Everyday tasks may need to be postponed as well – if something can’t wait, ask your friends or family to take care of it for you where possible.
PROFESSIONAL SUPPORT
There are a range of health professionals who can support you with your sleep as a shiftworker.
General practitioners – your GP can be your first stop in seeking professional support if you’re struggling to get enough quality sleep. They may suggest reviewing your sleep hygiene (see Healthy Sleep Practices for Shiftworkers) and can discuss other treatment options with you.
Sleep psychologist – some people develop negative thinking patterns around their sleep, particularly if they’ve been struggling with it for a while. Sleep psychologists are trained in specific forms of therapy that can address these negative thinking patterns.
Sleep physicians – if you’re experiencing significant, ongoing problems with your sleep that aren’t improving with initial management, you may be referred to a sleep physician.
TOOLS AND TRACKERS
Devices:
• There are lots of digital tools available for tracking your sleep. Many smart devices (e.g., mobile phones, watches) have functions for monitoring your health, including your sleep.
• While these aren’t as accurate as professional sleep assessments, they can provide you with a baseline to measure your sleep against. Devices can be a great tool, but shouldn’t be something you live your life by. How you feel and your performance are some of the best indicators of how well you’re sleeping.
Sleep Diaries:
• Keeping a sleep diary can be another good way to track the quality and quantity of your sleep and identify patterns or particular shifts that are worse than others.
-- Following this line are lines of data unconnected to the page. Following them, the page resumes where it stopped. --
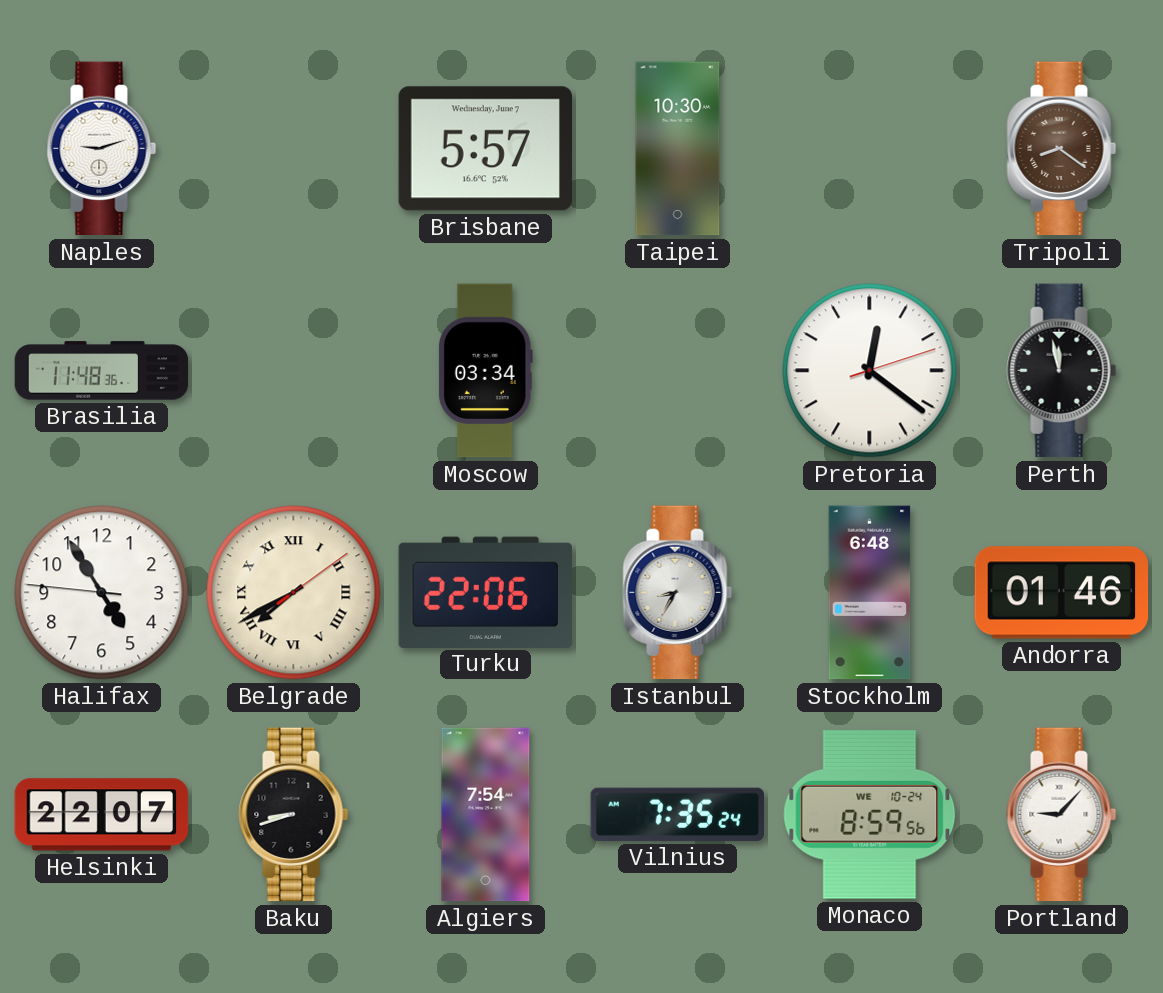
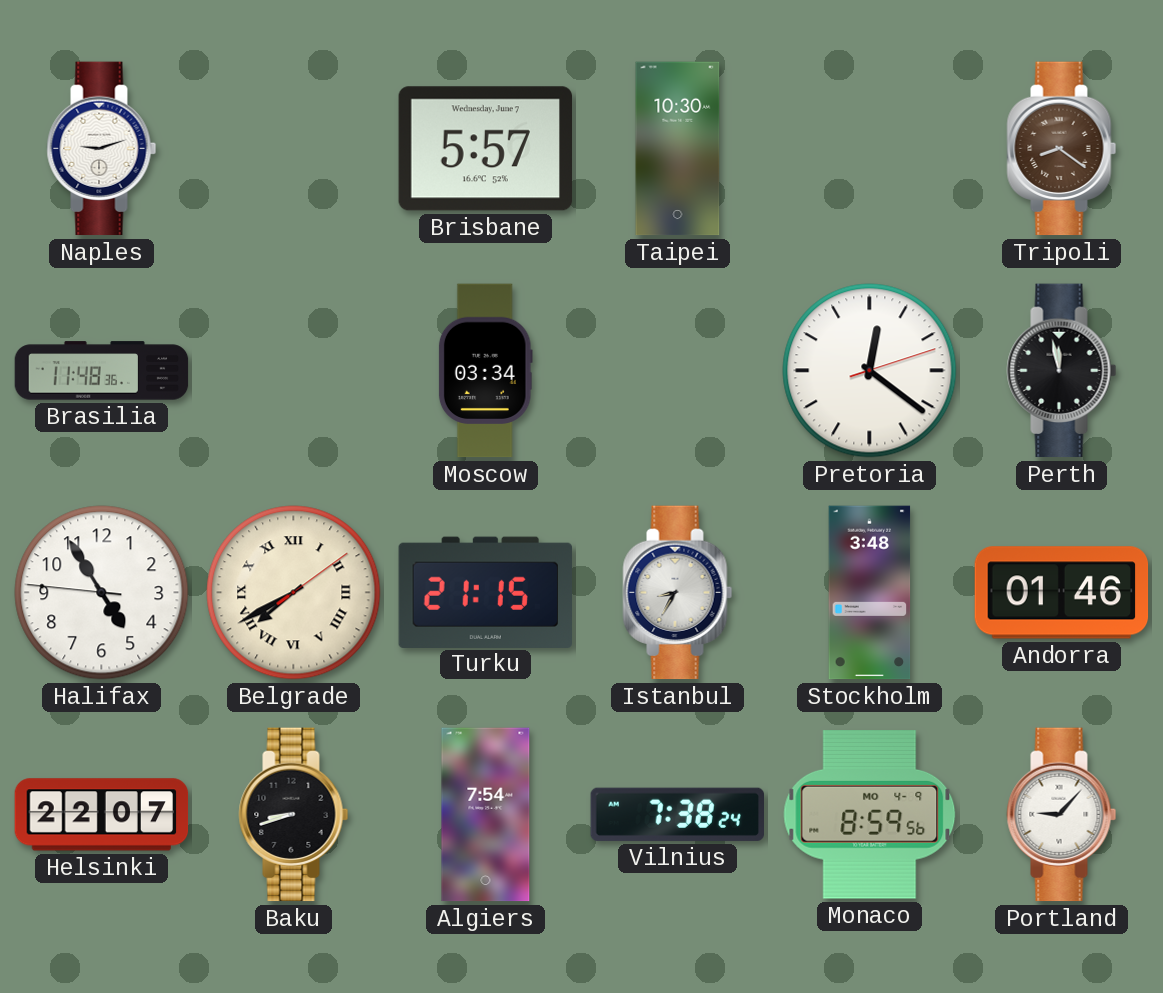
Turku: 22:06 -> 21:15
Stockholm: 6:48 -> 3:48
Vilnius: 7:35 -> 7:38
Monaco date: WE 10-24 -> MO 4-9
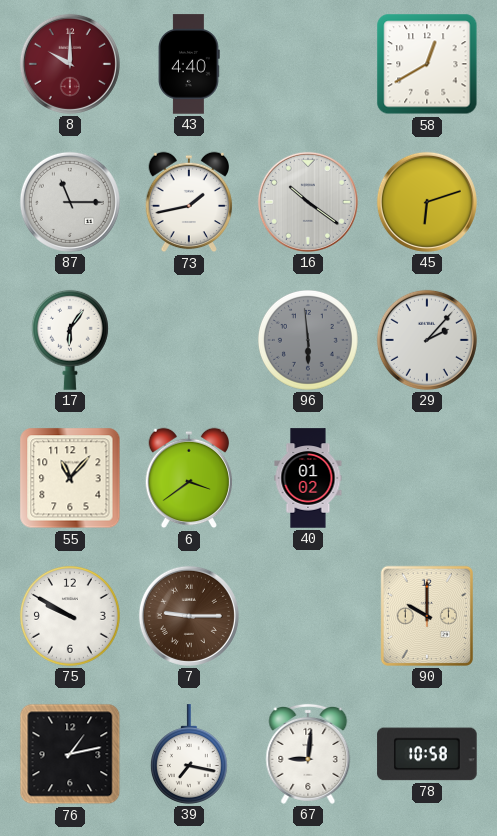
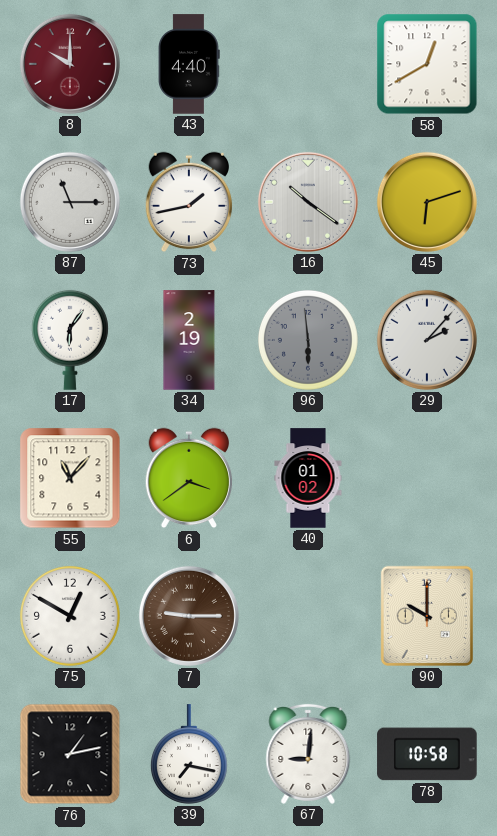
34: none -> 2:19
75: 9:50 -> 12:50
• Important parts of your sleep to track could include your bedtime, waketime, time to fall asleep (sleep onset latency), and time spent awake (wake after sleep onset) – these can be used to calculate your sleep efficiency. You could also record a score for how you would rate the quality of your sleep. An example of a sleep diary is provided below, but many sleep diaries are available online.
Remember, your sleep efficiency is a percentage that is calculated by dividing the amount of time you spent asleep (in minutes) by the total time you spent in bed (in minutes). Healthy adults should aim for a sleep efficiency of 85% or higher.